AMA president Michael Gannon called for the law to be changed to ensure all policies contain a minimum level of cover.

“We’ve a proliferation of junk policies which are worth nothing more than the paper they’re written on, and are purely designed so people avoid the tax penalty,” he said.

“The Government has the power to legislate — to make sure that [the policies] are worthwhile for people who take them out.”

The AMA is pushing a plan to streamline thousands of private health insurance policies into simple gold, silver and bronze categories — so people know what they are paying for.

The proposal is before a Government advisory committee, which is due to report by the end of the year.

Is health insurance worth it?

If you’re about to hit your 30s and you haven’t yet got private health insurance, the time to decide is now.

But Dr Gannon said change was needed urgently.

“Private medicine is under siege and, in many ways, that’s because, very quickly, the community is losing faith with their private health insurance, which underpins most visits to private hospitals,” he said.

“And we seem to be seeing an orchestrated campaign by the insurers — an industry which is increasingly a for-profit industry — to deflect the blame from the real problems.

“And the real problems are that patients are getting sick and tired of finding out when they’re sick that their insurance isn’t good enough.”

Dr Gannon said he was advocating for change because he had run out of patience with private health insurers.

“There are people who have carefully, dutifully, responsibly put aside money for private health insurance, over many years in many cases, and then when they get sick they find they’re not covered,” he said.

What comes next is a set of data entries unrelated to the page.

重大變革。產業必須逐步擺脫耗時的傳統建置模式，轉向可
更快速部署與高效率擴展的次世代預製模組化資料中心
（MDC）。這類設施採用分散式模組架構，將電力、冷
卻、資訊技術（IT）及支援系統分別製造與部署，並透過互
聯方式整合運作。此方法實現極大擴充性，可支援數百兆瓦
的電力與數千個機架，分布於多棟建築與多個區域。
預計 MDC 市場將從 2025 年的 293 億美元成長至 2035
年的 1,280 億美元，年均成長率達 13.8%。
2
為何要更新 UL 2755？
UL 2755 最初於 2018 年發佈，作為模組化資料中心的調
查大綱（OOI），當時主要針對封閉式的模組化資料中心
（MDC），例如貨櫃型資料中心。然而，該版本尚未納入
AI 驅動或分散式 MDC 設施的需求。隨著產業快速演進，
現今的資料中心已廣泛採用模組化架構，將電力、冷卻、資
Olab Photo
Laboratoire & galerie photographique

“Policies for people over the age of 60 that exclude them from having their hips or knees fixed, or having their eyes fixed, are silly.

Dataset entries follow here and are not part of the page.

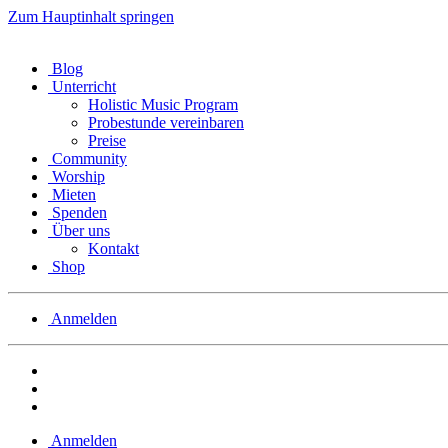
Zum Hauptinhalt springen
Blog
Unterricht
Holistic Music Program
Probestunde vereinbaren
Preise
Community
Worship
Mieten
Spenden
Über uns
Kontakt
Shop
Anmelden
Anmelden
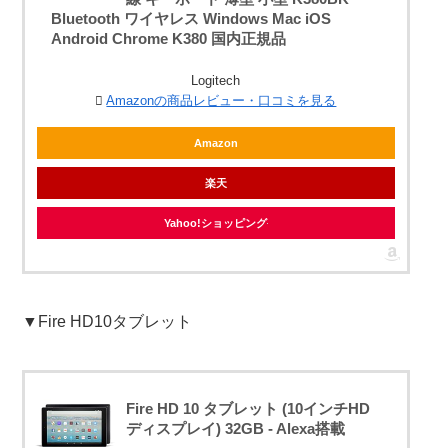
Bluetooth ワイヤレス Windows Mac iOS
Android Chrome K380 国内正規品
Logitech
Amazonの商品レビュー・口コミを見る
Amazon
楽天
Yahoo!ショッピング
▼Fire HD10タブレット
Fire HD 10 タブレット (10インチHD
ディスプレイ) 32GB - Alexa搭載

“Policies that literally will enable a single man to access maternity care, but exclude him from something else he might need are again so ridiculous, it would be funny if it wasn’t so serious.”

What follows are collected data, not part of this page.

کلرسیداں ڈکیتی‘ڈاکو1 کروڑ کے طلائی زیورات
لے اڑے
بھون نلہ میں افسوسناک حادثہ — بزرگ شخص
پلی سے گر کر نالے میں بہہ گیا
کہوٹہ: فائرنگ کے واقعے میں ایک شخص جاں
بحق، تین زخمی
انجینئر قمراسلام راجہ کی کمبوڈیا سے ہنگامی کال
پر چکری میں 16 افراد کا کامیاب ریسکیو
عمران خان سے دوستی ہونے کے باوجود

Is ‘bewildering number of policies’ deliberate?

Dr Gannon said he was concerned many policies were created to be intentionally opaque.

“There is a bewildering number of policies, and it worries us that this might be quite deliberate,” he said.

“The truth is there are literally thousands and thousands of different types of policies.”

But Private Healthcare Australia chief executive Rachel David said the large number of policies had not been intentionally designed to confuse the public.

“Taking a step back, we need to understand what’s underlying this, and that is that overwhelmingly consumers are concerned about the affordability of private health insurance,” Dr David said.

“And the reason that there has been an increase in the number of products where some treatment areas are excluded is because consumers have been offering more bespoke products or products that are tailored to their life stage.”

Dr David is also on the Government’s advisory committee, and said, while she supported change, legislative amendments could do more harm than good.

“The last thing we want is for the whole private sector to be tied up in so much red tape that that in itself pushes health fund premiums up,” Dr David said.

“There are some things to make it easier for consumers to choose and use health insurance that are being looked at that will require regulatory change.

“It’s not going to be major, but the health insurance industry at least is committed to doing the right thing by consumers and their members.”

In a statement, a spokesman for Health Minister Greg Hunt said the Government was working hard to ensure private health insurance policies were value for money.

“The Minister welcomes the Australian Medical Association’s contribution,” he said.

“The reforms are being actively considered by the Private Health Ministerial Advisory Committee, who will report to the minister in the second half of the year.”